When blood glucose rises after a meal, pancreatic β-cells secrete insulin, which does two things simultaneously: it stimulates glucose uptake into muscle and adipose tissue (via GLUT4 translocation to the cell surface) and it suppresses hepatic glucose output by inhibiting gluconeogenesis and glycogenolysis. In the liver, incoming glucose is phosphorylated by glucokinase and directed toward glycogen synthesis (replenishing liver glycogen stores) and glycolysis (generating acetyl-CoA). Excess acetyl-CoA that is not needed for energy is funneled into de novo lipogenesis — fatty acid synthesis — because the cell's energy charge is already high and the citric acid cycle slows when ATP is abundant.
Dietary amino acids absorbed from the gut are taken up by the liver and peripheral tissues. In the fed state, amino acids are primarily used for protein synthesis, since insulin is a potent anabolic signal that activates the mTOR pathway and stimulates translation. Amino acids in excess of what protein synthesis requires are deaminated; their carbon skeletons enter the citric acid cycle or are converted to glucose or fat.
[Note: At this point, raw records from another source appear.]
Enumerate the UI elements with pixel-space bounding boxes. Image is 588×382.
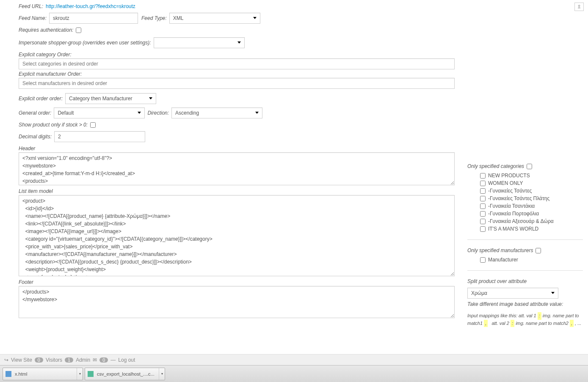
decimal-input[interactable] bbox=[54, 131, 145, 142]
category-item: WOMEN ONLY bbox=[480, 180, 583, 186]
feed-url-label: Feed URL: bbox=[19, 3, 43, 9]
direction-select[interactable]: Ascending bbox=[171, 107, 262, 118]
category-item: IT'S A MAN'S WORLD bbox=[480, 226, 583, 232]
requires-auth-label: Requires authentication: bbox=[19, 27, 73, 33]
footer-textarea[interactable] bbox=[19, 286, 455, 318]
feed-name-label: Feed Name: bbox=[19, 15, 47, 21]
explicit-cat-input[interactable] bbox=[19, 58, 455, 69]
impersonate-select[interactable] bbox=[154, 37, 245, 48]
category-label: -Γυναικεία Τσαντάκια bbox=[488, 203, 535, 209]
category-item: -Γυναικεία Αξεσουάρ & Δώρα bbox=[480, 218, 583, 224]
split-select[interactable]: Χρώμα bbox=[467, 288, 558, 299]
category-label: -Γυναικεία Αξεσουάρ & Δώρα bbox=[488, 218, 554, 224]
category-item: NEW PRODUCTS bbox=[480, 173, 583, 179]
explicit-order-label: Explicit order order: bbox=[19, 96, 63, 102]
feed-type-label: Feed Type: bbox=[141, 15, 167, 21]
header-label: Header bbox=[19, 146, 455, 151]
take-img-label: Take different image based attribute val… bbox=[467, 301, 580, 307]
mapping-pre: Input mappings like this: att. val 1 bbox=[467, 313, 536, 318]
split-label: Split product over attribute bbox=[467, 278, 583, 284]
category-label: -Γυναικεία Πορτοφόλια bbox=[488, 211, 539, 217]
decimal-label: Decimal digits: bbox=[19, 134, 52, 140]
explicit-order-select[interactable]: Category then Manufacturer bbox=[65, 93, 156, 104]
manufacturer-checkbox[interactable] bbox=[480, 257, 486, 263]
list-item-textarea[interactable] bbox=[19, 195, 455, 276]
category-label: IT'S A MAN'S WORLD bbox=[488, 226, 538, 232]
feed-url-link[interactable]: http://leather-touch.gr/?feedxhc=skroutz bbox=[46, 3, 135, 9]
general-order-label: General order: bbox=[19, 110, 51, 116]
category-item: -Γυναικεία Τσαντάκια bbox=[480, 203, 583, 209]
only-mfr-checkbox[interactable] bbox=[536, 248, 541, 253]
category-checkbox[interactable] bbox=[480, 181, 486, 186]
general-order-select[interactable]: Default bbox=[54, 107, 145, 118]
list-item-label: List item model bbox=[19, 188, 455, 194]
impersonate-label: Impersonate shopper-group (overrides eve… bbox=[19, 40, 151, 46]
show-stock-label: Show product only if stock > 0: bbox=[19, 122, 88, 128]
category-checkbox[interactable] bbox=[480, 226, 486, 232]
mapping-comma2: , bbox=[570, 320, 574, 327]
category-checkbox[interactable] bbox=[480, 173, 486, 179]
explicit-mfr-input[interactable] bbox=[19, 78, 455, 89]
category-checkbox[interactable] bbox=[480, 196, 486, 201]
show-stock-checkbox[interactable] bbox=[90, 122, 96, 128]
mapping-colon: : bbox=[538, 312, 541, 320]
requires-auth-checkbox[interactable] bbox=[76, 27, 81, 33]
category-label: NEW PRODUCTS bbox=[488, 173, 530, 179]
explicit-cat-label: Explicit category Order: bbox=[19, 52, 455, 58]
feed-type-select[interactable]: XML bbox=[169, 13, 260, 24]
category-item: -Γυναικείες Τσάντες bbox=[480, 188, 583, 194]
only-mfr-label: Only specified manufacturers bbox=[467, 247, 533, 253]
mapping-dots: , ... bbox=[575, 321, 581, 326]
header-textarea[interactable] bbox=[19, 152, 455, 185]
only-cats-checkbox[interactable] bbox=[527, 164, 532, 169]
only-cats-label: Only specified categories bbox=[467, 163, 524, 169]
mapping-comma: , bbox=[484, 320, 488, 327]
mapping-mid2: att. val 2 bbox=[491, 321, 509, 326]
category-label: -Γυναικείες Τσάντες bbox=[488, 188, 532, 194]
category-item: -Γυναικείες Τσάντες Πλάτης bbox=[480, 195, 583, 201]
category-checkbox[interactable] bbox=[480, 188, 486, 194]
manufacturer-label: Manufacturer bbox=[488, 257, 518, 263]
manufacturer-item: Manufacturer bbox=[480, 257, 583, 263]
anchor-icon[interactable]: ⇭ bbox=[574, 3, 584, 11]
category-checkbox[interactable] bbox=[480, 203, 486, 209]
direction-label: Direction: bbox=[147, 110, 169, 116]
explicit-mfr-label: Explicit manufacturer Order: bbox=[19, 71, 455, 77]
category-label: -Γυναικείες Τσάντες Πλάτης bbox=[488, 195, 549, 201]
category-item: -Γυναικεία Πορτοφόλια bbox=[480, 211, 583, 217]
mapping-mid3: img. name part to match2 bbox=[516, 321, 569, 326]
footer-label: Footer bbox=[19, 279, 455, 285]
category-label: WOMEN ONLY bbox=[488, 180, 523, 186]
category-checkbox[interactable] bbox=[480, 219, 486, 224]
mapping-colon2: : bbox=[511, 320, 514, 327]
feed-name-input[interactable] bbox=[49, 13, 138, 24]
category-checkbox[interactable] bbox=[480, 211, 486, 217]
The nitrogen is disposed of via the urea cycle. Meanwhile, dietary lipids — packaged into chylomicrons by the intestine — are broken down by lipoprotein lipase in capillaries, and the released fatty acids are taken up by adipose tissue and re-esterified into triglycerides for storage.
The liver plays a unique coordinating role in the fed state. It synthesizes fatty acids from excess glucose, packages them into VLDL (very low-density lipoproteins), and exports them to peripheral tissues — primarily adipose tissue for storage. At the same time, insulin suppresses hormone-sensitive lipase in adipose tissue, preventing the breakdown of stored triglycerides. The net effect is a one-way flow: fuel moves from the bloodstream into storage depots. This entire pattern reverses in the fasted state, when glucagon rises and insulin falls, mobilizing glycogen, fat, and eventually protein to maintain blood glucose. The fed state is thus best understood as the storage phase of a continuous metabolic oscillation between feeding and fasting.